Patrimoine
Film à redécouvrir, Le Port du désir, d’Edmond T-Greville est un polar qui explore les bas-fonds marseillais avec un face-à-face explosif entre Jean Gabin et Jean-Roger Caussimon, sournois en diable.
Sorti en 1955, Le Port du désir est un polar qui se déroule à Marseille, où le capitaine Lequévic et son coéquipier Michel sont chargés de renflouer un navire. Au cours de l’opération, ils découvrent sur l’épave le cadavre d’une femme, assassinée par Black, un contrebandier, propriétaire du bateau…
Dans Le Port du désir, il y a Gabin, le Gabin de la seconde période, massif, carré qui parle peu mais fort et promène sa dégaine de capitaine courage sur les docks et dans l’hôtel un peu maison close où il est logé le temps de la mission de renflouage. Gabin qui lâche ses formules laconiques en guise de philosophie de vie : « Plus on est malheureux, moins il faut le montrer. »
Il y a encore Jean-Roger Caussimon absolument étonnant – le grand auteur de chansons et compagnon d’écriture pour Léo Ferré fait parfois oublier qu’il fut aussi un grand comédien -dans la peau de cet armateur trafiquant et qui cache une violence à fleur de peau derrière un aspect bourgeois. On le mesure quand il se met, les yeux exorbités, à jouer de la mitraillette dans la séquence finale où sa folie meurtrière surgit.

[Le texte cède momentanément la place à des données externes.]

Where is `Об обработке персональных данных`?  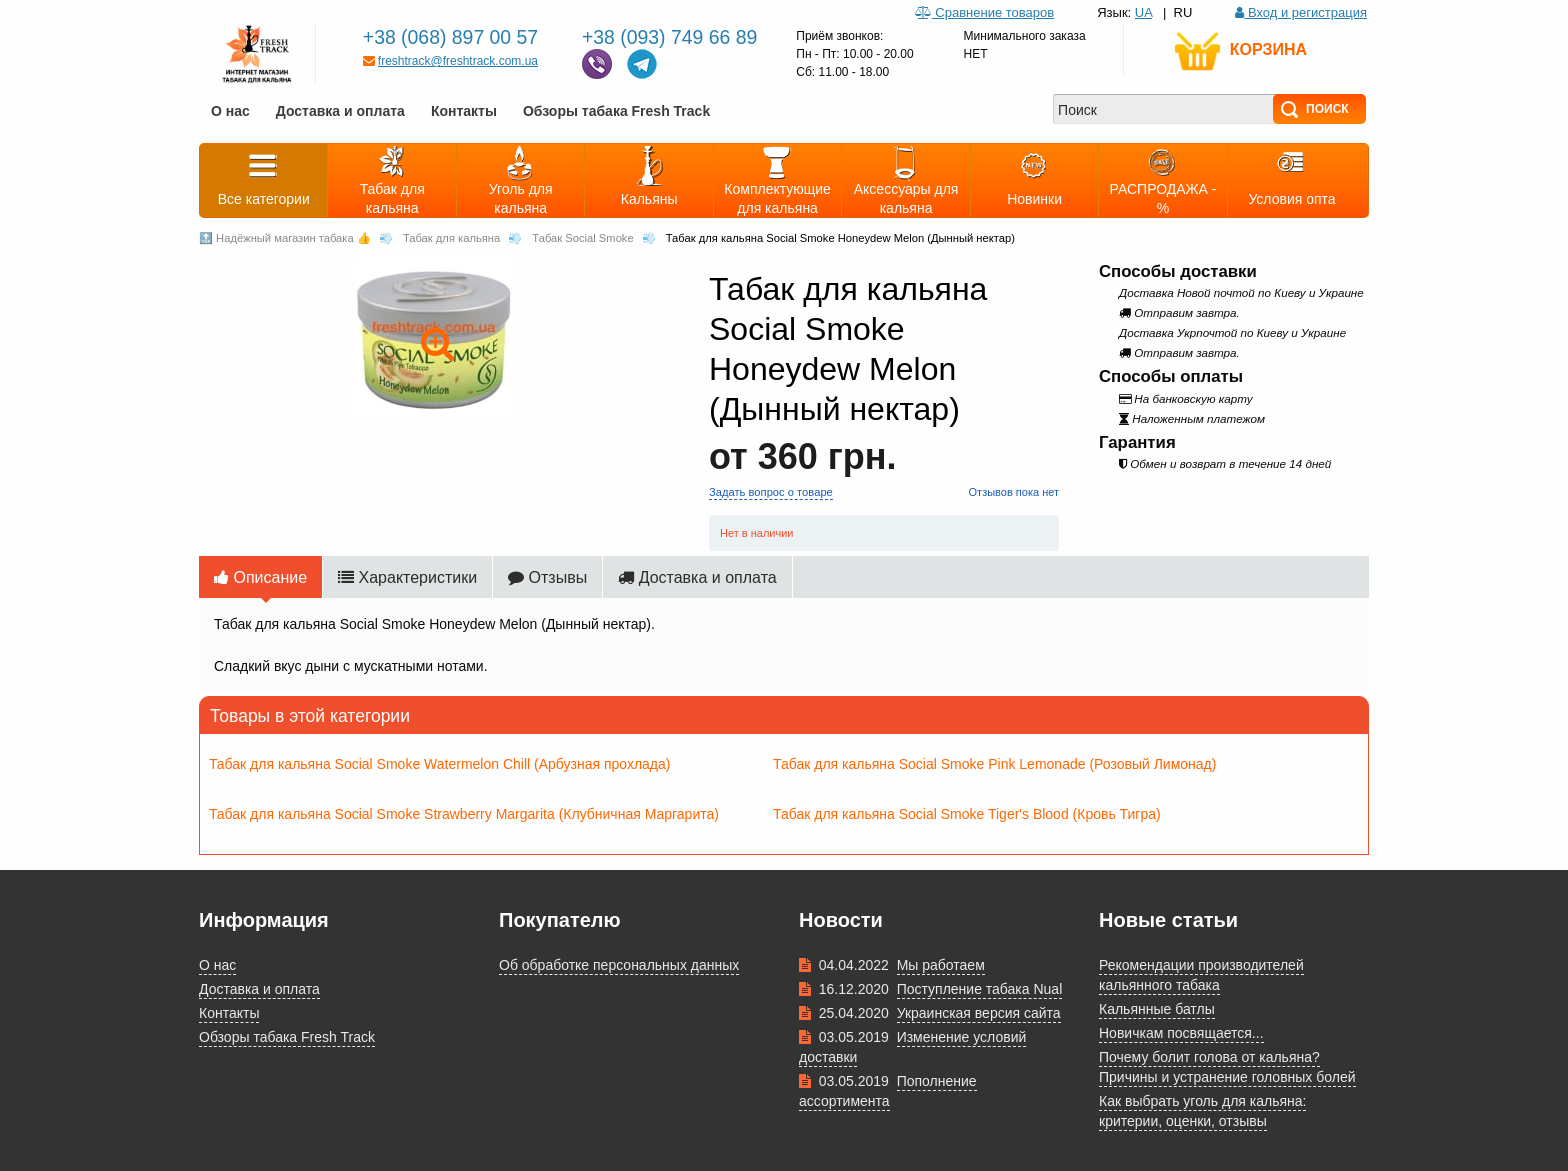
Об обработке персональных данных is located at coordinates (619, 964).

Et puis, presque surtout, il y a le troisième personnage de cette sombre histoire : Marseille, son port, son dancing mal famé où l’on danse mais où l’on consomme aussi du pain de fesses, ses quais sur lesquels on peut se faire dessouder en plein soleil… son quartier du Panier où les aveugles jouent les intermédiaires pour les mecs de la pègre alors que résonne
une chanson célébrant les charmes de la Joliette. Marseille, quoi !
Même si ce polar donne lieu à une scène de bagarre un brin ridicule, le film tient son monde en haleine par cette alternance entre des scènes de séduction et des scènes d’action : celle où les tueurs jouent du pétard en se cachant derrière des wagons qui roulent doucement est surprenante.
Enfin, on y découvre de très belles séquences de prise de vue sous-marine quand le scaphandrier (Henri Vidal) descend explorer l’épave. Elles sont signées d’un certain Louis Malle. Un polar qui mérite vraiment un arrêt sur images.